We drove back with Isadore as he explained to us his many jobs and talents as a musician, farmer, business man and taxi driver. He was supposed to perform at the afternoon Marquesian dance presentation for all those who had been on the Aranui 3, but we arrived at the Pae Pae Tenei (traditional meeting platform) just as the dancers were wrapping up and the rest of our fellow passengers were taking a few pictures for lunch. As we pulled up to where the performance was held Isadore seemed to have a bit of a pale look on his face. His brand new vehicle was making a slight hissssssing sound from the back end. After a bit of further discovery we discovered that the hissing sound was coming from the rear passenger tire. It looked like a rock had rubbed up against the side of the tire and it was quickly going flat as we watched the car sink closer to the ground. Isadore motioned for us to go on to lunch while he repaired his vehicle promising us that he would have one of his music CD’s and a few flower stones ready for us when we returned back to Ua Poe before our return back to Papeete.

There are not many places to eat on Ua Poe but the Aranui 3 organized a local lunch for us that was very impressive. Chez Rosalie’s restaurant is apparently only open when the Aranui is in port and so we were treated to a feast of shrimp potatoe salad, octopus, cooked bananas, rice and bright yellow watermelon. It was a much needed feast after walking around in the hot 32 degree Celsius afternoon sun.

By the time lunch was over, we had little more time than to head back to the Aranui for our departure to the other side of the North end of the island of Ua Pou. The boat left the busy port of Hakahau with its 1500 residents for the town of Hakahetau with its 200 inhabitants. In this harbour there was no place to moor the large ship and so our family along with the other passengers boarded the ship’s whaling boats. These smaller boats hold about 30 people and can handle rougher waters. As we pulled up to the cement dock that jutted slightly out into the harbour we had a fun time dismounting with the ongoing waves that would lift and drop the boat in a very precarious way. Although it was the most rough dismount I have experienced, there were about five Aranui staff members to pull us out of the boat and help not only our children but us adults up to the top of the cement wharf.

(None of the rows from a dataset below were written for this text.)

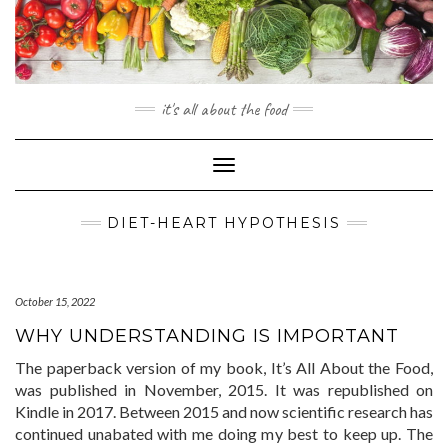
Skip
to
content
it's all about the food
Toggle
Navigation
DIET-HEART HYPOTHESIS
October 15, 2022
WHY UNDERSTANDING IS IMPORTANT
The paperback version of my book, It’s All About the Food,
was published in November, 2015. It was republished on
Kindle in 2017. Between 2015 and now scientific research has
continued unabated with me doing my best to keep up. The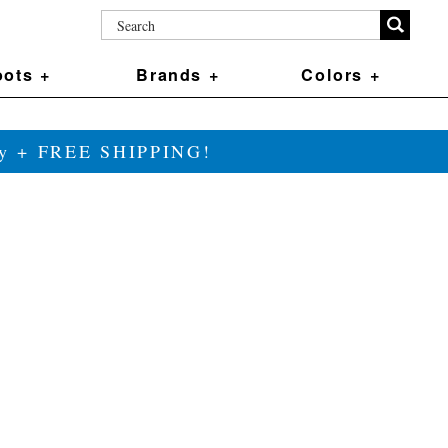
ots +
Brands +
Colors +
ily + FREE SHIPPING!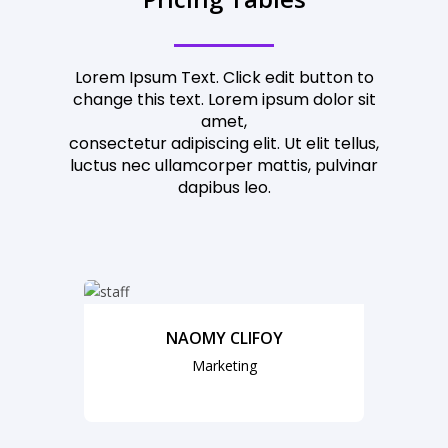
Lorem Ipsum Text. Click edit button to
change this text. Lorem ipsum dolor sit
amet,
consectetur adipiscing elit. Ut elit tellus,
luctus nec ullamcorper mattis, pulvinar
dapibus leo.
NAOMY CLIFOY
Marketing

As we arrived we walked up the little village road where we saw dogs, chickens and even a large pig tied to a tree in a resident’s yard. School was just getting out and so we also saw mothers picking up their children while other little 6 to 8 year old children just walked home. We followed a few of the children as they were going in the same direction as we were going. A 10 minute hike took us up the hill to a beautiful flat stone viewpoint that let us look over the pristine bay with its tall green mountains and hills on all sides. This side of the island was much more lush and green than the previous dry village we had seen. The flat stone lookout was covered in coconuts that were being dried in the sun for about two weeks in order to produce the highly sought after copra.

As we headed back to ship after only 2 hours on shore, we could see the local residents gathering the last of the goods that they had transported on our cargo ship. The cargo being transported to this side of the island was much smaller as the goods had to be transported by smaller boats and all items had to be moved by hand (rather than using the tall ship’s cranes). The last load of the day that I saw driving away was a pickup truck full of the highly prized toilet paper. I would estimate that at least 400 cases of toilet paper were in the back of the pickup truck, something I reminded them was obviously very important.

Shortly after arriving back on the boat, we attended our usual evening briefing for tomorrow so that we could prepare everything we needed. As usual the following 3 course meal was a marvelous feast that I am sure takes no notice of anyone’s waistline. The children were once again fed an hour earlier than the adults and it did not take any coaxing to get their sleepy heads to bed for the evening.